Beneath this task are records; print exactly the stretch of them from the line with "Circula en redes (439, 2469)" through the line with "Política (220, 2469)", both ends included.

--- Given records ---
● ● ● ●
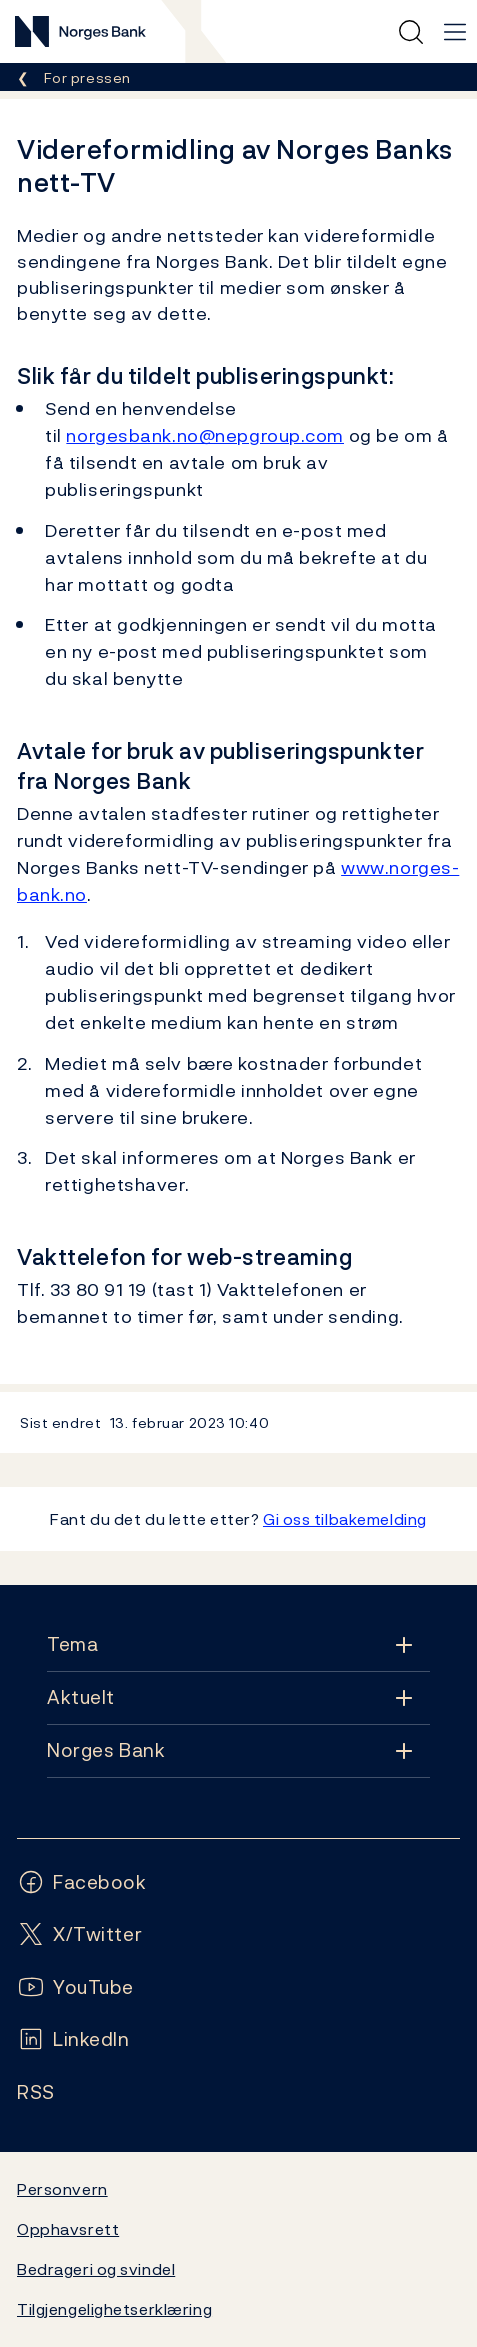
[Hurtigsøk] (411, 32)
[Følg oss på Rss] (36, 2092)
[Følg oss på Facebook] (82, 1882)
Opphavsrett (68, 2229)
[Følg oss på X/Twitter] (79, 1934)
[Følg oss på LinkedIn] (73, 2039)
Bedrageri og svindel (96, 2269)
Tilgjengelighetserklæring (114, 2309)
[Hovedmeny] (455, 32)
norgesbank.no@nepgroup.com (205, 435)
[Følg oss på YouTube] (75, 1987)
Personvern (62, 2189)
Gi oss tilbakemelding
● ● ● ●
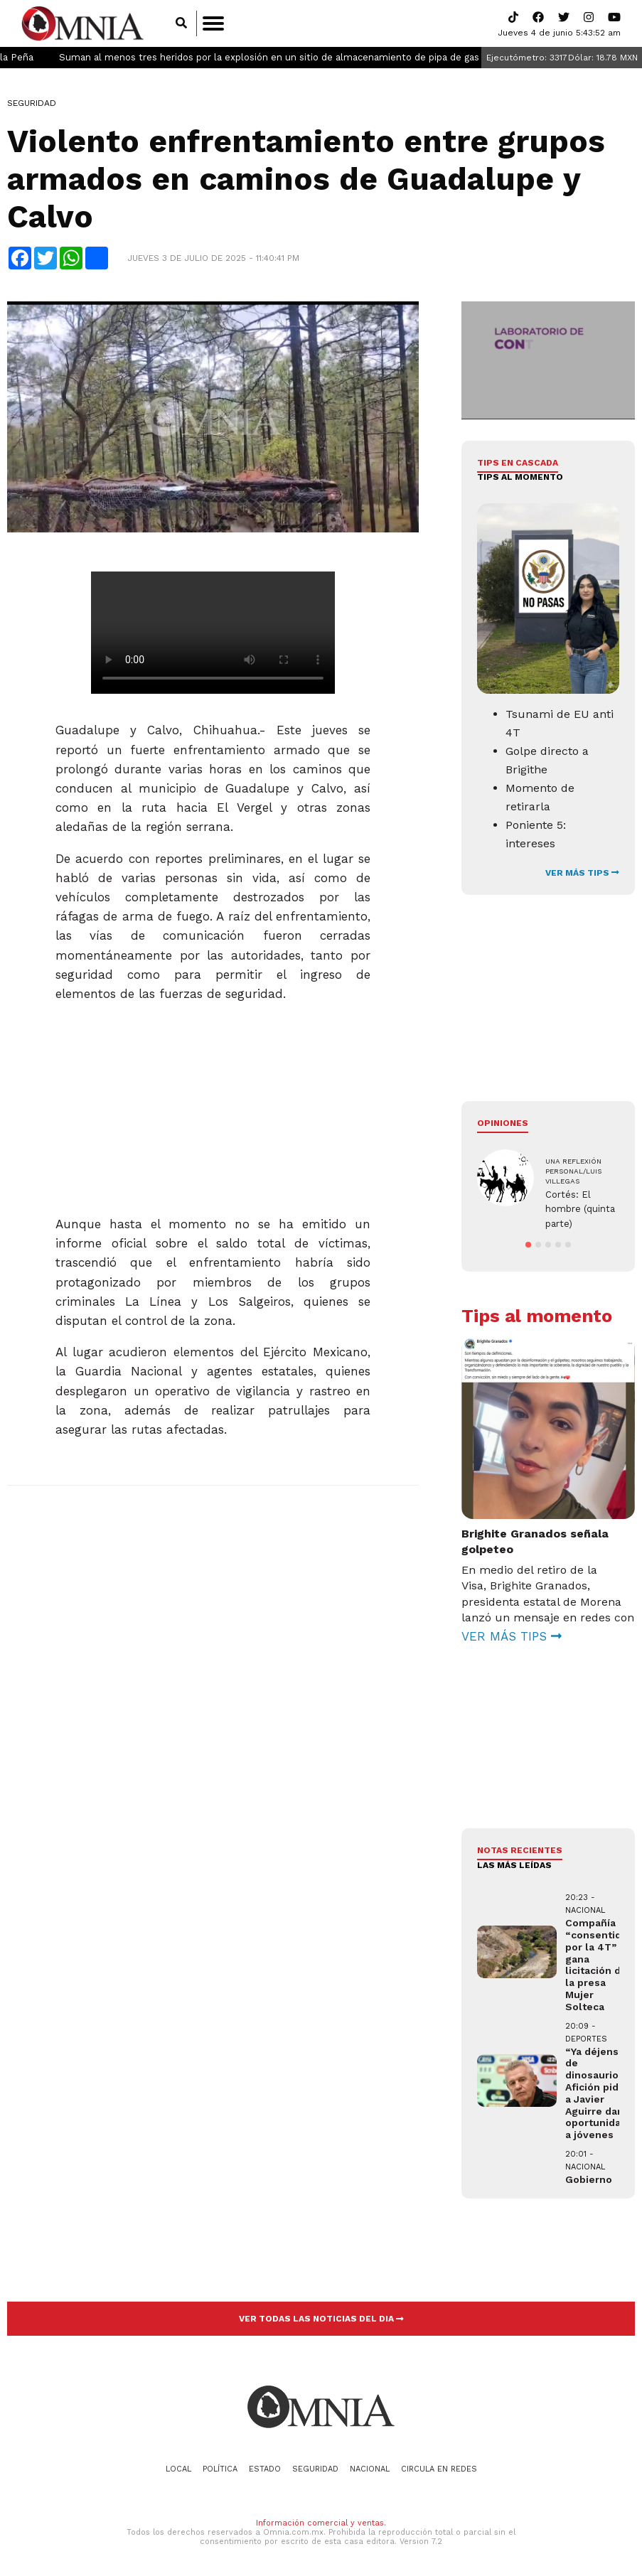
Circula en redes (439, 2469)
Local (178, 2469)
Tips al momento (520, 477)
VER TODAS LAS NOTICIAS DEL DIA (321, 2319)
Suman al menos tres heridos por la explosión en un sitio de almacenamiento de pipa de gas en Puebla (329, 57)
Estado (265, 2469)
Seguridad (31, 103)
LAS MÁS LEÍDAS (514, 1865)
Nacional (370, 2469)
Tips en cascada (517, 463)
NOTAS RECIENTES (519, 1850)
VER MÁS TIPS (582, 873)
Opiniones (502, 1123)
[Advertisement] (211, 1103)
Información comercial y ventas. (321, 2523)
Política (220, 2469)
● ● ● ●
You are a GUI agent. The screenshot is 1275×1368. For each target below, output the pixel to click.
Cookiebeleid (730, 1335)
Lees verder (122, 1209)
● ● ● ●
--- Answer space ---
Circula en redes (439, 2469)
Local (178, 2469)
Tips al momento (520, 477)
VER TODAS LAS NOTICIAS DEL DIA (321, 2319)
Suman al menos tres heridos por la explosión en un sitio de almacenamiento de pipa de gas en Puebla (329, 57)
Estado (265, 2469)
Seguridad (31, 103)
LAS MÁS LEÍDAS (514, 1865)
Nacional (370, 2469)
Tips en cascada (517, 463)
NOTAS RECIENTES (519, 1850)
VER MÁS TIPS (582, 873)
Opiniones (502, 1123)
[Advertisement] (211, 1103)
Información comercial y ventas. (321, 2523)
Política (220, 2469)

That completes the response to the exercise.